### Required action
Exactly as they appear, output all of the records. Skip any images.

BEGIN

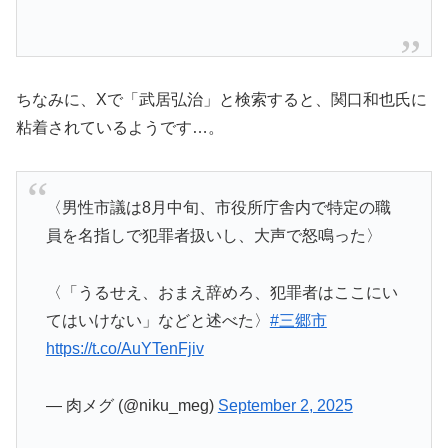
ちなみに、Xで「武居弘治」と検索すると、関口和也氏に
粘着されているようです…。
〈男性市議は8月中旬、市役所庁舎内で特定の職
員を名指しで犯罪者扱いし、大声で怒鳴った〉
〈「うるせえ、おまえ辞めろ、犯罪者はここにい
てはいけない」などと述べた〉
#三郷市
https://t.co/AuYTenFjiv
— 肉メグ (@niku_meg)
September 2, 2025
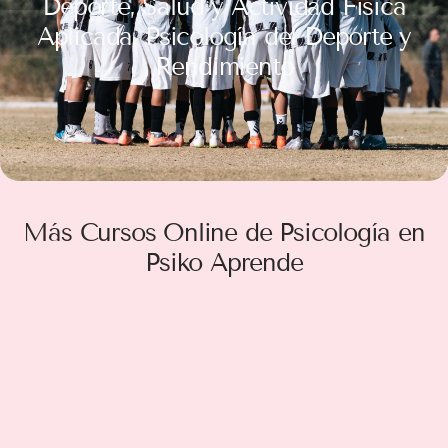
Deporte, Salud y Actividad Física
Aplicada
,
Psicología del Deporte y
Rendimiento
Más Cursos Online de Psicología en
Psiko Aprende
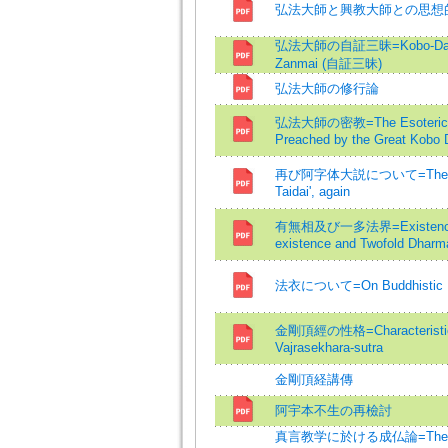
弘法大師と興教大師との思想
弘法大師の自証三昧=Kobo-Daishi
Zanmai (自証三昧)
弘法大師の修行論
弘法大師の密教=The Esoteric 
Preached by the Great Kobo 
再び阿字体大説について=Theory o
Taidai', again
有無相及び一多法界=Existence
existence and Twofold Dharm
法衣について=On Buddhistic Ri
金剛頂經の性格=Characteristic
Vajrasekhara-sutra
金剛頂経講傳
阿宇本不生の再檢討
真言教学に於ける成仏論=The Th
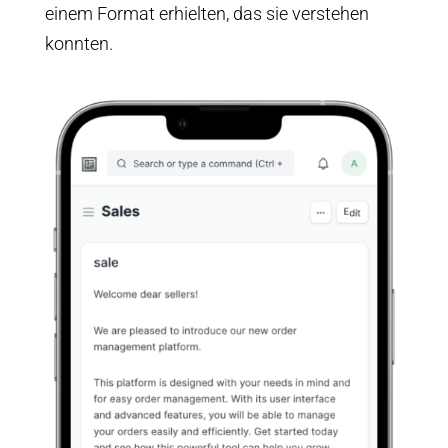
einem Format erhielten, das sie verstehen
konnten.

END

### Answer for the task
ちなみに、Xで「武居弘治」と検索すると、関口和也氏に
粘着されているようです…。
〈男性市議は8月中旬、市役所庁舎内で特定の職
員を名指しで犯罪者扱いし、大声で怒鳴った〉
〈「うるせえ、おまえ辞めろ、犯罪者はここにい
てはいけない」などと述べた〉
#三郷市
https://t.co/AuYTenFjiv
— 肉メグ (@niku_meg)
September 2, 2025
Deporte, Salud y Actividad Física
Aplicada
,
Psicología del Deporte y
Rendimiento
Más Cursos Online de Psicología en
Psiko Aprende
弘法大師と興教大師との思想
弘法大師の自証三昧=Kobo-Daishi
Zanmai (自証三昧)
弘法大師の修行論
弘法大師の密教=The Esoteric 
Preached by the Great Kobo 
再び阿字体大説について=Theory o
Taidai', again
有無相及び一多法界=Existence
existence and Twofold Dharm
法衣について=On Buddhistic Ri
金剛頂經の性格=Characteristic
Vajrasekhara-sutra
金剛頂経講傳
阿宇本不生の再檢討
真言教学に於ける成仏論=The Th
einem Format erhielten, das sie verstehen
konnten.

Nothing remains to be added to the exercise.